This article is published in collaboration with Statista
by Felix Richter
As President Biden is about to welcome Speaker Kevin McCarthy and other congressional leaders to discuss the debt ceiling at the White House on Tuesday, there seems to be little hope for a quick resolution of what threatens to become a drawn-out game of political chicken. With the country’s economic wellbeing at stake, both parties could hardly be further apart, as Republicans push for steep spending cuts while President Biden has been urging Congress to raise the debt limit with no strings attached.
When the country was at a similar crossroads in the fall of 2021, the White House Council of Economic Advisers (CEA) published a blog post detailing what “Life After Default” could look like. “A default would fundamentally hinder the Federal government from serving the American people,” the CEA found, while also anticipating "serious and protracted financial and economic effects." In conclusion, the CEA urged lawmakers to avoid “the self-inflicted economic ruin” and to refrain from partisan brinkmanship. “The debt ceiling is not and should not be used as a political football.

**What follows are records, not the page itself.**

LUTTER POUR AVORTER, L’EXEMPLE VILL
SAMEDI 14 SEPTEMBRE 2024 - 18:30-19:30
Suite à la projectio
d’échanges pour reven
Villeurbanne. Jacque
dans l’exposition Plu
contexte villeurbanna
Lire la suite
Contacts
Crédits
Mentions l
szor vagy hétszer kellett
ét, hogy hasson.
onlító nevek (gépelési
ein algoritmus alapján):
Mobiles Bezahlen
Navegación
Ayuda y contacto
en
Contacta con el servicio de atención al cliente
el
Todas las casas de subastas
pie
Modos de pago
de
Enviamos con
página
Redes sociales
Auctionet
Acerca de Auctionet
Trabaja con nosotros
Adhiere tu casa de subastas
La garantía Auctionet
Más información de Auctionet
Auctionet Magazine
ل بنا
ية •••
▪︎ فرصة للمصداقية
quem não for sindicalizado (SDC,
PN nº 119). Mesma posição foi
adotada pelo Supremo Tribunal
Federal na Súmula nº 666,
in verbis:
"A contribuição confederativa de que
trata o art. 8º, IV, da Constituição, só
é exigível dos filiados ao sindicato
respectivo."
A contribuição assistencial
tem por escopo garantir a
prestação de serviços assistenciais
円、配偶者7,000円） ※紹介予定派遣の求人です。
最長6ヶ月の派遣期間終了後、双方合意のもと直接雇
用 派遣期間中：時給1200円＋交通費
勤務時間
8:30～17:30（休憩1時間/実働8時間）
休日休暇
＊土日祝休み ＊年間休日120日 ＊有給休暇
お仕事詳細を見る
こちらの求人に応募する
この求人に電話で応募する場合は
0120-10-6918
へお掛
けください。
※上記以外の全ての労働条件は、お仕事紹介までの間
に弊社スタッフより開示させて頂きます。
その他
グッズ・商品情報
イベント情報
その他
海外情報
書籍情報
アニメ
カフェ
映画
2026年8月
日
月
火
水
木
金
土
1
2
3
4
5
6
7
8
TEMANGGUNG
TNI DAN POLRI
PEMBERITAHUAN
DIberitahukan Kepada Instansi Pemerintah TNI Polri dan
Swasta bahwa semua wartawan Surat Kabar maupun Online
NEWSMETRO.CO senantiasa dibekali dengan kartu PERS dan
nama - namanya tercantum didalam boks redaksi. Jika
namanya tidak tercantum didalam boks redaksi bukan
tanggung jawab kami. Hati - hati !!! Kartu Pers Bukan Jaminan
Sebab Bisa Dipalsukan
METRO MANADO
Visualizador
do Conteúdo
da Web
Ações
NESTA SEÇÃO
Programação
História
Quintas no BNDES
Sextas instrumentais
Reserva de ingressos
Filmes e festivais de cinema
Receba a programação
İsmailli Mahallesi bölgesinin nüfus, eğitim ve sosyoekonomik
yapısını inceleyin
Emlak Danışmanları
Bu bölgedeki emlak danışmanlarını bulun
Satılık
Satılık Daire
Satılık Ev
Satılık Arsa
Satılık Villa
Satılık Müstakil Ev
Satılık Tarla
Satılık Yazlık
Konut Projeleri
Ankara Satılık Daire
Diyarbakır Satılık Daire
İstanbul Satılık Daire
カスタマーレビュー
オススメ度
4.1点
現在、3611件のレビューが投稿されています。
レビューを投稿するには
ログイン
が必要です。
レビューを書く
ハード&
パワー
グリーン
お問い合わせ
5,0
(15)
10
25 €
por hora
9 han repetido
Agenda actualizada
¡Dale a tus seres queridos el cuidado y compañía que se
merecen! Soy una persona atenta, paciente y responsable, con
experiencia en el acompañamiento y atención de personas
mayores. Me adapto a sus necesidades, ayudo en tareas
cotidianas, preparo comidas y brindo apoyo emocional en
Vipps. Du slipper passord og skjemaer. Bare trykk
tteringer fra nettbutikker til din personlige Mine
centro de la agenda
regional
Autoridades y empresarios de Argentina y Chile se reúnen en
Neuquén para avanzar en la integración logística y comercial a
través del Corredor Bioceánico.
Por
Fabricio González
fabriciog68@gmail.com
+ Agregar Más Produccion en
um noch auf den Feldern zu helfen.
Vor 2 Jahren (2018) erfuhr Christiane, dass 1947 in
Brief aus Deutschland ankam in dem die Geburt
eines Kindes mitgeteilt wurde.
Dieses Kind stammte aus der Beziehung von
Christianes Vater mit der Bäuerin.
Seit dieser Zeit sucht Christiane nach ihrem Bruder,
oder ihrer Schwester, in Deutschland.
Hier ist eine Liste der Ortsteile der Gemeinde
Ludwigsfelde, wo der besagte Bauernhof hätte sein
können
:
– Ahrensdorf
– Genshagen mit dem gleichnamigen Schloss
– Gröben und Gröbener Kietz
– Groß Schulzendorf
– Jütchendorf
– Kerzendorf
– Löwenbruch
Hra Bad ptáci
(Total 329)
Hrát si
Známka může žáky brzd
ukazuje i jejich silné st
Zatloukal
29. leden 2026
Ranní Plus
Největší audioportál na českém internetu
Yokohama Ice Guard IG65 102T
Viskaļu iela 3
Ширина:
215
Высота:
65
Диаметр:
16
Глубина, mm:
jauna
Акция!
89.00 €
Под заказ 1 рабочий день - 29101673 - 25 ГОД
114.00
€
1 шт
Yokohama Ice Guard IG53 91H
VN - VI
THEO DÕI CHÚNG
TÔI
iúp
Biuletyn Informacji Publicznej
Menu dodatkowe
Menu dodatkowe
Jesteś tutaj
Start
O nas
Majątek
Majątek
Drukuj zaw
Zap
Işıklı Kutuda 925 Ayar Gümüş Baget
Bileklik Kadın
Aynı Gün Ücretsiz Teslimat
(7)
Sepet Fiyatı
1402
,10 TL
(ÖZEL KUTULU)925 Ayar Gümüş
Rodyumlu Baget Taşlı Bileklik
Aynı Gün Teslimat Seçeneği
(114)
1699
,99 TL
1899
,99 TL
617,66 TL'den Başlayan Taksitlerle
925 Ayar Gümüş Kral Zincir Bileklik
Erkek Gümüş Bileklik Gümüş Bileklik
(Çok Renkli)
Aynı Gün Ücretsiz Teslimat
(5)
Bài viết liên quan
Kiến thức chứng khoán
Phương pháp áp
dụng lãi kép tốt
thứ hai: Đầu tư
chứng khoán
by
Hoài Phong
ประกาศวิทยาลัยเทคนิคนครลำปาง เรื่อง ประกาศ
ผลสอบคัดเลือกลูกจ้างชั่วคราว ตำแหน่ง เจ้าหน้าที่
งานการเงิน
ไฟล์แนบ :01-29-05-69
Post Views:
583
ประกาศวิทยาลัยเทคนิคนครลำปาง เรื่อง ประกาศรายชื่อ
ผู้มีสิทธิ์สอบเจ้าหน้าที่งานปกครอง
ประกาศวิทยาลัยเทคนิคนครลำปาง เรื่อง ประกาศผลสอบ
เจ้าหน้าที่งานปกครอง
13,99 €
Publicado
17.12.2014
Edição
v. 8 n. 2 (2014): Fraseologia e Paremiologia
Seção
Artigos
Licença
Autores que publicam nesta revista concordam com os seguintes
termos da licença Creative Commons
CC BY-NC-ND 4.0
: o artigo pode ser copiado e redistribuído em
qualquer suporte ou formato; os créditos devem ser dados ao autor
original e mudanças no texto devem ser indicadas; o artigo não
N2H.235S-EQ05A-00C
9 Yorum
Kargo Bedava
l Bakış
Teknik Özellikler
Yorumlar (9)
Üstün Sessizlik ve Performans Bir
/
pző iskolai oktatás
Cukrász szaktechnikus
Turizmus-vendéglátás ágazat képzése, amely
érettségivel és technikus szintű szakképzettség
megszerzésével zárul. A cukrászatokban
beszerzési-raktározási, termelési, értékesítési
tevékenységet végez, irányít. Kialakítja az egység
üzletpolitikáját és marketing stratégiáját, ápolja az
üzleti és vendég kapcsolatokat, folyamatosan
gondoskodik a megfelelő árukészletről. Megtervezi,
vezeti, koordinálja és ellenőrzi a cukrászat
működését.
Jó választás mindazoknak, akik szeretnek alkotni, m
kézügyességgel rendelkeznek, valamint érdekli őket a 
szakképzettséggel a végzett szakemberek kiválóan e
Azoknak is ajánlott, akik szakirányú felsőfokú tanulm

The consequences are too great.”
Despite all warnings against the potentially catastrophic consequences of a default, the current debate over the debt ceiling has turned into yet another partisan issue that divides the country roughly in half. According to a recent poll conducted by YouGov on behalf of The Economist, Democrats widely support raising the debt ceiling, while the majority of Republicans think that Congress shouldn’t raise the limit.